• [Work order]: Copy out each line of the data below in which the string "Multidisciplinary" appears.

━━ Dataset

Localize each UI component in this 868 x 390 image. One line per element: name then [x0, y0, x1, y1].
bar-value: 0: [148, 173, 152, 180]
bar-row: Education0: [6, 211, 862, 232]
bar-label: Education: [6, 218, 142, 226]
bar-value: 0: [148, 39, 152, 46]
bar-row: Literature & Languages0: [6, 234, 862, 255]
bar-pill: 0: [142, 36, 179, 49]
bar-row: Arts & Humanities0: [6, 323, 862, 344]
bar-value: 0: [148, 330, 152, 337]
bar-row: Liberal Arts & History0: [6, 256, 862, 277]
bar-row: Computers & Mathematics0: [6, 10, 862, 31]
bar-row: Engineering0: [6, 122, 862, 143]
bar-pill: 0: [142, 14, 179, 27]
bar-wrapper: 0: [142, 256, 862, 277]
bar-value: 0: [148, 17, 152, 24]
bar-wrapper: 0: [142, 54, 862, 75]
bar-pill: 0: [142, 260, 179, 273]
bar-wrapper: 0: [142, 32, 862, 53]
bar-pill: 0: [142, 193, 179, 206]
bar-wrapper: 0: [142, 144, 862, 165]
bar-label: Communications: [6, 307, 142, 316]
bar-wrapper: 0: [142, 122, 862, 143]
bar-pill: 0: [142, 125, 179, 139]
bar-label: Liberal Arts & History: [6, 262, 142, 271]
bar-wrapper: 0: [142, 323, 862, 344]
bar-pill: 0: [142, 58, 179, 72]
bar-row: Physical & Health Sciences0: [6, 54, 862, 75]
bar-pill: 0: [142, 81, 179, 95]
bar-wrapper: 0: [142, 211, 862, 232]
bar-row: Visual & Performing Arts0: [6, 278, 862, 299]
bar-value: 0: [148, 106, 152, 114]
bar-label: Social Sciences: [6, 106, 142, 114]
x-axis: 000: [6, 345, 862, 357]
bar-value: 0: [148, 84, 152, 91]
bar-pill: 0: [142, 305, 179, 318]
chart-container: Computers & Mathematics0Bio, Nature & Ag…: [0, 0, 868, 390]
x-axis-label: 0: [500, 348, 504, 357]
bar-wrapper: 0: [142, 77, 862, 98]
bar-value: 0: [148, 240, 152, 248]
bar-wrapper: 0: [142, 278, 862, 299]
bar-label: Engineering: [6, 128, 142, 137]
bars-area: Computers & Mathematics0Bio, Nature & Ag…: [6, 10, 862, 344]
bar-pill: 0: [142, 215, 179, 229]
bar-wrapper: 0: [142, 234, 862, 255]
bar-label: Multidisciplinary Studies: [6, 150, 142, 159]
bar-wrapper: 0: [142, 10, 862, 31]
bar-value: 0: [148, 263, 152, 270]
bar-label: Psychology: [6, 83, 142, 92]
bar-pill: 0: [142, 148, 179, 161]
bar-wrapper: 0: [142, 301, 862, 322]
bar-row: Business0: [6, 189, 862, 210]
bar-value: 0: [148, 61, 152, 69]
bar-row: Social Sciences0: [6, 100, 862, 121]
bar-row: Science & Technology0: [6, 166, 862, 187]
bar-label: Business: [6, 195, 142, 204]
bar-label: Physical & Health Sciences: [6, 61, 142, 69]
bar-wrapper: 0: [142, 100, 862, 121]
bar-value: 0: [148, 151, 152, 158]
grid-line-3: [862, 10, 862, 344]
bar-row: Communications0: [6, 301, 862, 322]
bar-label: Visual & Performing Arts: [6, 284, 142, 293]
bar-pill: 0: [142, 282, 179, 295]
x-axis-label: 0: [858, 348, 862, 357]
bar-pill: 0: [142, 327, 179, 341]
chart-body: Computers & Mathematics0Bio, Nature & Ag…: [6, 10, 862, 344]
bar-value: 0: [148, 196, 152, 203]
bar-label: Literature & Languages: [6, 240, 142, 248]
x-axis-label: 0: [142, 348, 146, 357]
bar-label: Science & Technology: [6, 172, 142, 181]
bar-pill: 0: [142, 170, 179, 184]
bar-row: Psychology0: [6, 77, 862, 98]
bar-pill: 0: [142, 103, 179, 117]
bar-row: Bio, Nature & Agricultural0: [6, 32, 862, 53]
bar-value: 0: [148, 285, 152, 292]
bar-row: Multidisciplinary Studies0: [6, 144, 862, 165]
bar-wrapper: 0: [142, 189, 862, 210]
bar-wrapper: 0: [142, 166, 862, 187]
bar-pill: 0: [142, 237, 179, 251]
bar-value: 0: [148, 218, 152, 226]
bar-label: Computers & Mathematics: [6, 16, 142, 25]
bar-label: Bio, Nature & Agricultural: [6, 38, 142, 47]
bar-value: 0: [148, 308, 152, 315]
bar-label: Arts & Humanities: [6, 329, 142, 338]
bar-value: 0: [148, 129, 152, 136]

━━━━

• [Exercise answer]:
bar-label: Multidisciplinary Studies: [6, 150, 142, 159]
bar-row: Multidisciplinary Studies0: [6, 144, 862, 165]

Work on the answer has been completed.